È come se il cinema transgender – che inizia a manifestare una sua precisa fisionomia, come spiegavano le organizzatrici del festival all'inaugurazione, anche perchè non si limita più al racconto documentaristico ma inizia a lavorare su un immaginario di fiction – fosse depositario di una capacità di decostruire, oltre a una divisione per generi, tutte le presuntuose certezze sulle quali ci puntelliamo nel nostro vissuto; come se riuscisse a divaricare i nostri percorsi precostituiti a favore di una realtà fisica che brilla nella sua indefinibilità, aprendoci ad altre dimensioni alle quali affidarci: non risposte ma altre domande, quelle essenziali.
Il miracolo di un contatto improbabile che nasce dalle ceneri di una lontananza è infinitamente più importante di tutto il resto, rivelato da un cinema che non riesce a fare a meno di vivere in strada, di correre nella vita.
Così gradualmente, un passo alla volta, mentre la città ruggisce e pulsa, la vamp Ipuy brusca, sboccata, turbolenta e impulsiva, apre il suo cuore indecifrabile e basta un attimo per leggere in quello della figlia il segreto che l'ha portata a questa avventura (è incinta); e nella timida ragazzina musulmana alla ricerca del genitore perduto vede semplicemente ciò che è, una bimba che ha saltato la cena; mentre Cahaya, per quanto sbigottita, presto si libera del velo come gesto simbolico che abbatte ogni barriera, e si abbandona con straordinaria innocenza e curiosità alla scoperta di un padre a suo modo unico, che resta padre al di là delle sue scelte, del suo aspetto, dei suoi vestiti o dell'uomo che ama e con il quale spera di rifarsi una nuova vita.

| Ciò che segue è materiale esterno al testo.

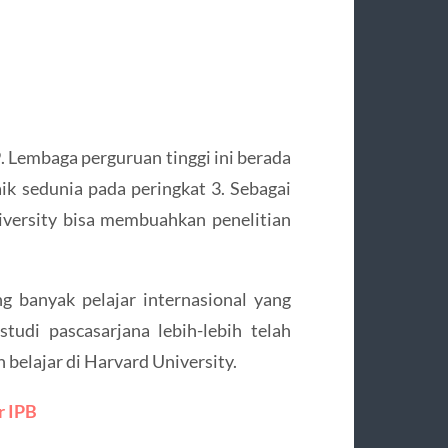
 Lembaga perguruan tinggi ini berada
aik sedunia pada peringkat 3. Sebagai
iversity bisa membuahkan penelitian
ng banyak pelajar internasional yang
tudi pascasarjana lebih-lebih telah
 belajar di Harvard University.
r IPB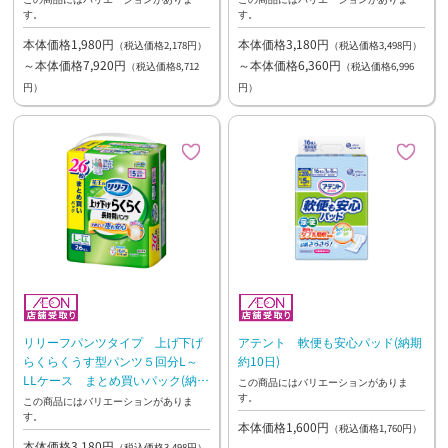
す。
す。
本体価格1,980円
本体価格3,180円
（税込価格2,178円）
（税込価格3,498円）
～本体価格7,920円
～本体価格6,360円
（税込価格8,712
（税込価格6,996
円）
円）
リリーフパンツタイプ 上げ下げ
アテント 軟便も安心パッド(納期
らくらくうす型パンツ５回分L～
約10日)
LLケース まとめ買いパック(納期
この商品にはバリエーションがありま
す。
約10日)
この商品にはバリエーションがありま
す。
本体価格1,600円
（税込価格1,760円）
本体価格3,180円
（税込価格3,498円）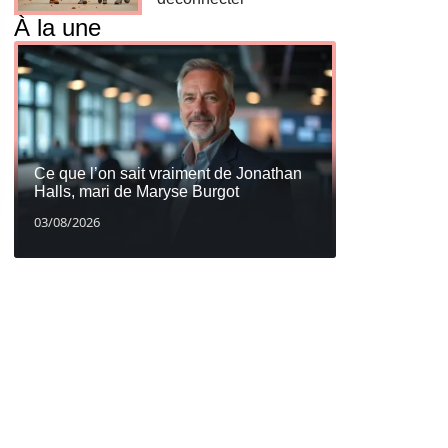
À la une
Ce que l’on sait vraiment de Jonathan
Halls, mari de Maryse Burgot
03/08/2026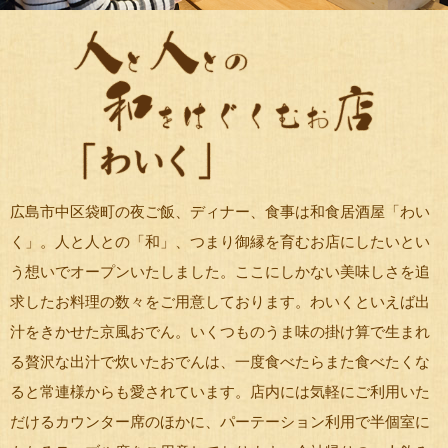
広島市中区袋町の夜ご飯、ディナー、食事は和食居酒屋「わい
く」。人と人との「和」、つまり御縁を育むお店にしたいとい
う想いでオープンいたしました。ここにしかない美味しさを追
求したお料理の数々をご用意しております。わいくといえば出
汁をきかせた京風おでん。いくつものうま味の掛け算で生まれ
る贅沢な出汁で炊いたおでんは、一度食べたらまた食べたくな
ると常連様からも愛されています。店内には気軽にご利用いた
だけるカウンター席のほかに、パーテーション利用で半個室に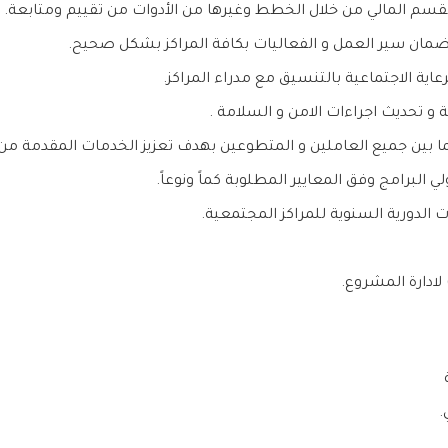
القسم المالي من خلال الخطط وغيرها من الأدوات من تقييم ومتابعة.
 لضمان سير العمل و الفعاليات بكافة المراكز بشكل صحيح.
رعاية الاجتماعية بالتنسيق مع مدراء المراكز.
 و تحديث اجراءات الامن و السلامة .
ا بين جميع العاملين و المتطوعين بهدف تعزيز الخدمات المقدمة من ق
البرامج وفق المعايير المطلوبة كماً ونوعاً.
ات الدورية السنوية للمراكز المجتمعية.
لادارة المشروع.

Questo padre, mentre si aspetta il canto del muezzin, che per i non religiosi è un momento di conforto semplicemente perchè annuncia che un'altra notte è passata, sarà anche un corpo ferito e depredato da un'aggressione della quale non ci viene risparmiata la violenza: e il contrasto intenso tra lo smarrimento della figlia, che lo crede fuggito e si rifugia a pregare, senza fanatismo, ma con la stessa innocenza con la quale ha posato la testa sul reggiseno imbottito del papà-puttana, e il ritorno a casa di Ipuy sanguinante, si risolve in un finale di grande pudore e onestà.
Cosa fare mentre tuo padre, che hai appena conosciuto in un'esistenza di cui non sai nulla, si lecca le ferite? Lavi tutti i piatti nell'acquaio, metti a posto la piccola stanza. A volte lavare un piatto è l'unico atto d'amore disponibile al momento. Non c'è improbabile happy end, ciascuno tornerà alla sua vita, almeno per ora. Ma il gioco che padre e figlia facevano anni prima, giocare sotto la pioggia, assume un nuovo significato, nel consiglio paterno che Ipuy sa dare a Cahaya: non fuggire la pioggia, perchè ti bagnerai comunque, limitati a imparare a danzare sotto di essa.